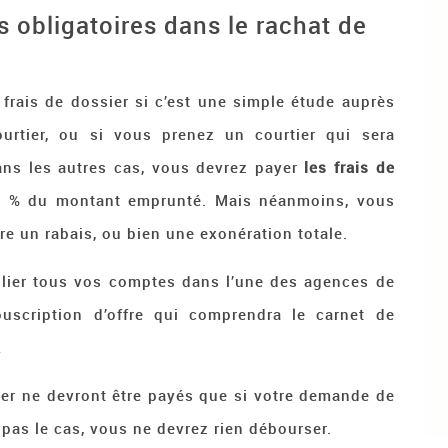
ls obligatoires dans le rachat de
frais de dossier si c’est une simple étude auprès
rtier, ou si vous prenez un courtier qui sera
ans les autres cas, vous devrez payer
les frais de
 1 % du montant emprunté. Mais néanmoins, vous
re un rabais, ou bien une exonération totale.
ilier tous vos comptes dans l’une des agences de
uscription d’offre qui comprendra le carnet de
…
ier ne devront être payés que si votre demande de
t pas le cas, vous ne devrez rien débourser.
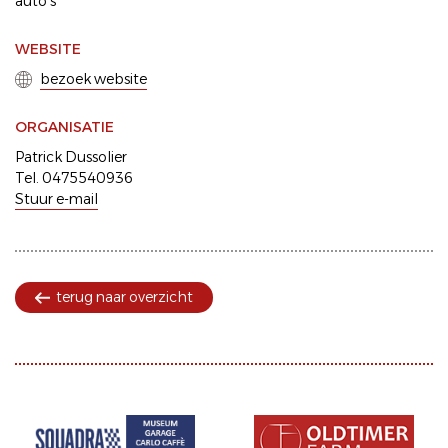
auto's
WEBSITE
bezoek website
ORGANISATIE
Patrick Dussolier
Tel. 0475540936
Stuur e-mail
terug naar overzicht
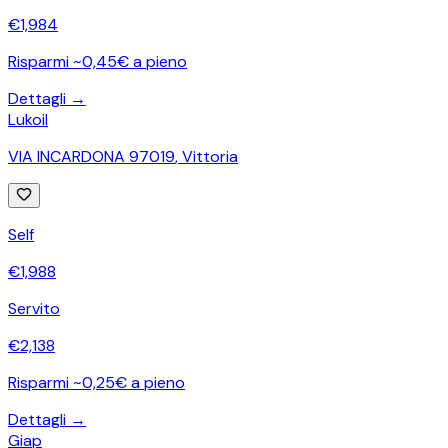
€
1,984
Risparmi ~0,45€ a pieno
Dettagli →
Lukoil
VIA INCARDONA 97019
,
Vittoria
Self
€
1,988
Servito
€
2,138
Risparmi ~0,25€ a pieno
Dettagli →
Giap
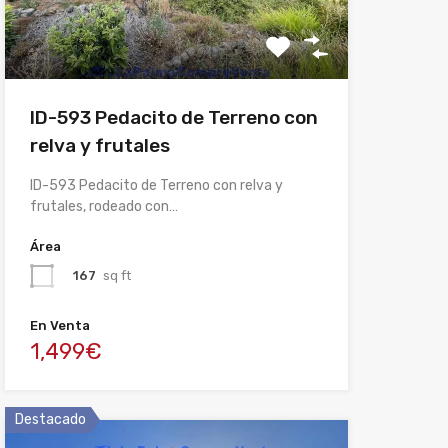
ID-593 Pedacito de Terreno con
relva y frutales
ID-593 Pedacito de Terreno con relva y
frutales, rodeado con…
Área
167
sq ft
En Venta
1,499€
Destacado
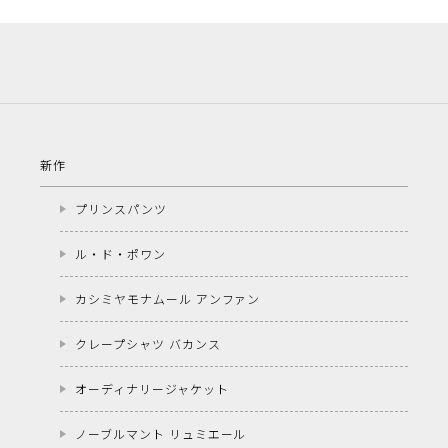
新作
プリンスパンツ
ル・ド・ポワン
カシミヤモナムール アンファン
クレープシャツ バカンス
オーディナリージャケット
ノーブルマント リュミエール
-------
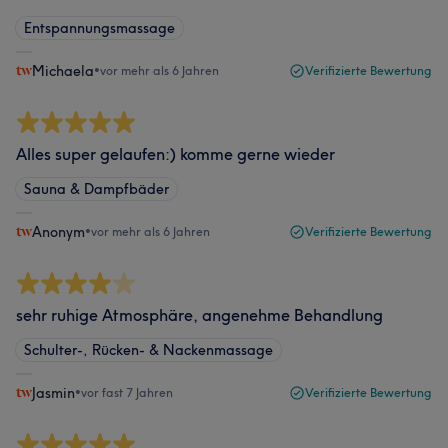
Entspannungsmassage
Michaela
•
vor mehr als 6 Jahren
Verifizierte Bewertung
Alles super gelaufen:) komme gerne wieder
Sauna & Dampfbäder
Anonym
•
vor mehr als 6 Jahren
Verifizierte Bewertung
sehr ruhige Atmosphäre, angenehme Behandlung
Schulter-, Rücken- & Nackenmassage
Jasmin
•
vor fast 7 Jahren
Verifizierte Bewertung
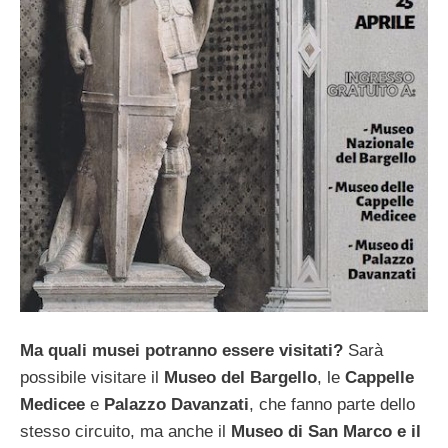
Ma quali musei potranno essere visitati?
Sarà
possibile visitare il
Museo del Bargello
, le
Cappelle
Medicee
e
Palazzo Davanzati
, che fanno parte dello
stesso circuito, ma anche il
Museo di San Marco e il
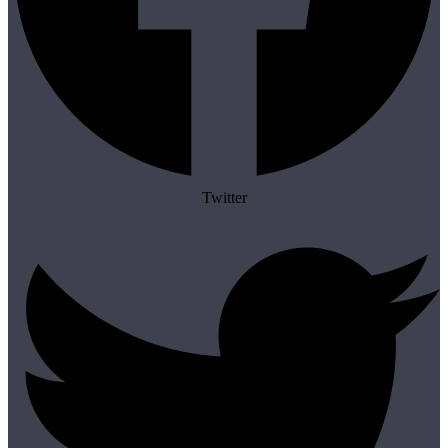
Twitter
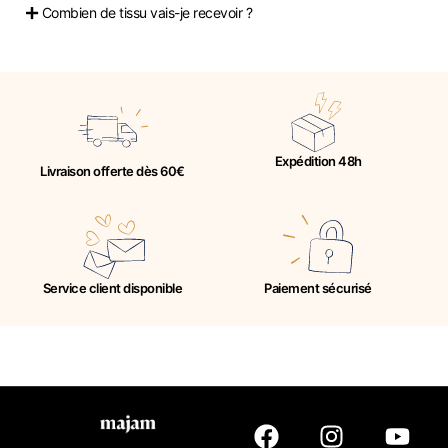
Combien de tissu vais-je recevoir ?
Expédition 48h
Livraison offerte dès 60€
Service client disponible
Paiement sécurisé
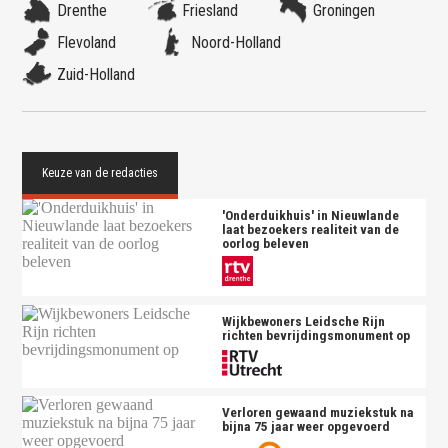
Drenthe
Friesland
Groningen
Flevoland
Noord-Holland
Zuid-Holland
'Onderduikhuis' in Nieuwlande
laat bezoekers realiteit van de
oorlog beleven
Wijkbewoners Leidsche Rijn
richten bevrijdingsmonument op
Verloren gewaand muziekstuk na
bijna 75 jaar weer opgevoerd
-------
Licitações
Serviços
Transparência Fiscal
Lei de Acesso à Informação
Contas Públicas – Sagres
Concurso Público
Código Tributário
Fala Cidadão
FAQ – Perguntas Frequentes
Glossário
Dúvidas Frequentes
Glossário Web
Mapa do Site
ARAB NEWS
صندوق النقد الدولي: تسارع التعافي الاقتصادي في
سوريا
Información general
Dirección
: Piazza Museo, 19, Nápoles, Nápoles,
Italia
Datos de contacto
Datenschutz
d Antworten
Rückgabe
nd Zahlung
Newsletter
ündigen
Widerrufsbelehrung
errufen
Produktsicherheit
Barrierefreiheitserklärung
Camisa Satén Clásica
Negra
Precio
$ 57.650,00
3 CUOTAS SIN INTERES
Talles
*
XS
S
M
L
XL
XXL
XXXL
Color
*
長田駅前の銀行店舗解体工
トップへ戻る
-------
Whenever the word "devrez" shows up in a line of the entries above, copy that line.

ans les autres cas, vous devrez payer
t pas le cas, vous ne devrez rien débourser.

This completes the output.